Pick a relatively long distance drive you make occasionally. Make it 250 miles or more.
Set the destination on your GPS.
Drive it at the speed limit, then drive it in a typically "hurried' manner.
The little difference in travel time is an awakening revelation. It's not worth it to speed.
4.16 hours to go 250 miles @ 60 mph (250 minutes)
3.57 hours to go 250 miles @ 70 mph (214 minutes)
10 mph saves me 36 minutes in your example. That is fairly significant, especially when you make the trip even longer.
10.00 hours to go 600 miles @ 60 mph (600 minutes)
8.57 hours to go 600 miles @ 70 mph (514 minutes)
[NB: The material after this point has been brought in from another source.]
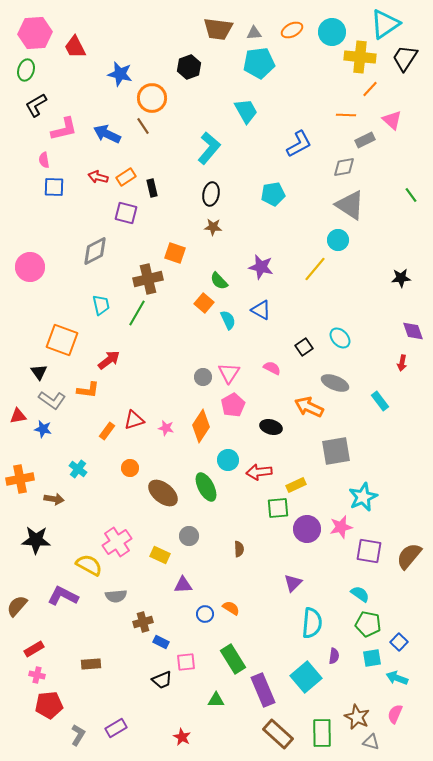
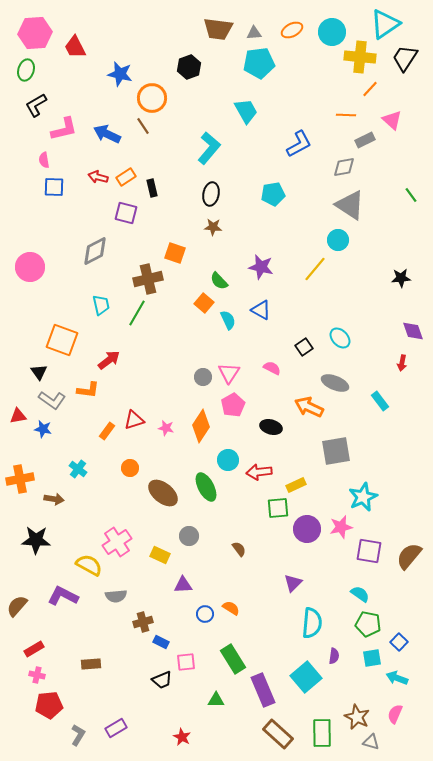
brown semicircle at (239, 549): rotated 35 degrees counterclockwise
On a day trip, I save 86 minutes. That's almost an hour and a half saved! That is very significant IMO. Last roadtrip of this length I did, I cruised the whole way @ 60, and I was really wishing I had reached the end 86 minutes sooner.
In day to day driving, your case is true--going 100 mph on the interstate for your 10 mile commute is not a vast improvement over going 60. Yet people do it all the time.
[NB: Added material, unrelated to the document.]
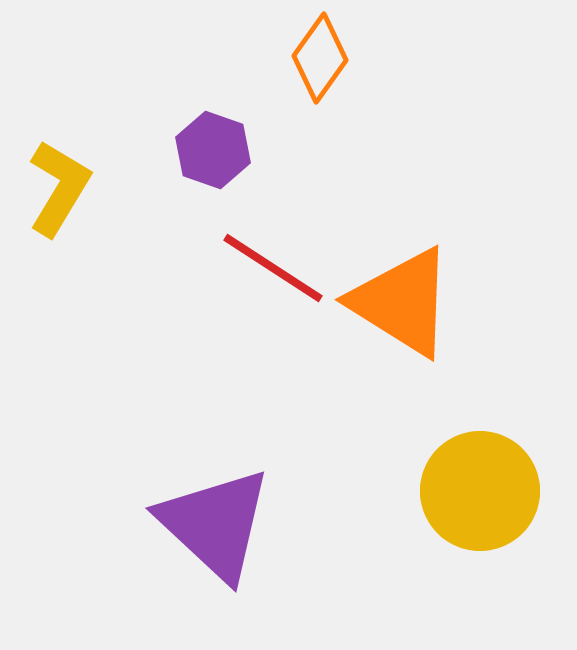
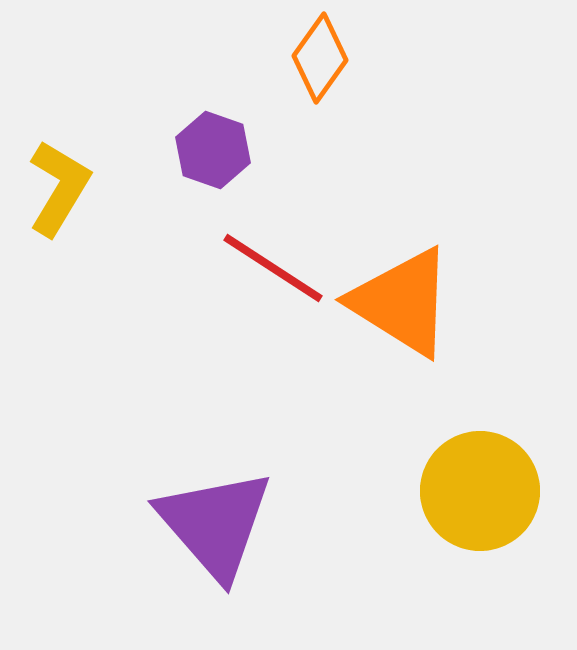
purple triangle: rotated 6 degrees clockwise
since everyone here gets a license whether or not they can see or drive
Or are here legally, etc etc.
I personally wonder how drivers licenses in one state are valid in the next, as the certification process has to be radically different. In my area of MD, to obtain a license, the applicant merely drives a ridiculously easy, impractical, contrived course. There is NO "on-road testing" with an MVA/DMV instructor. They try to implement it, but they cannot.
20 hours of drive time with a Drivers' Ed instructor, of dubious quality, and take 10 minutes to drive a course and BAM!, I have a license good in all 50 states and even the Great White North.
:back2topic:
The video does not state that excessive speed was a key factor in the accident.
They don't show a speed limit sign, they don't show how fast the young woman was driving her car, and they don't establish that the young woman could have stopped her car had she been going X miles an hour slower than she was.
Also, the young woman isn't at fault IMO, it was pedestrian error (The pedestrian is also jaywalking). Especially as the video doesn't actually say she did anything wrong.
Bad parenting was also a factor. Would it have killed him to park his car on the same side of the street as the school? Would it have killed him to get out of the car and walk with his kids? Shoot, would it have killed him to park his car at least
at a crosswalk?
Will it put the Fear of God into young female drivers? I'd say so. For that target audience, your appeal against maternal instinct might even be more effective than the visceral gore-fest accident videos shown infamously in the US. However, the video doesn't stand up to scrutiny, but pathos is a mighty powerful thing, and you play it heavily.
I think your video will do what you want it to do.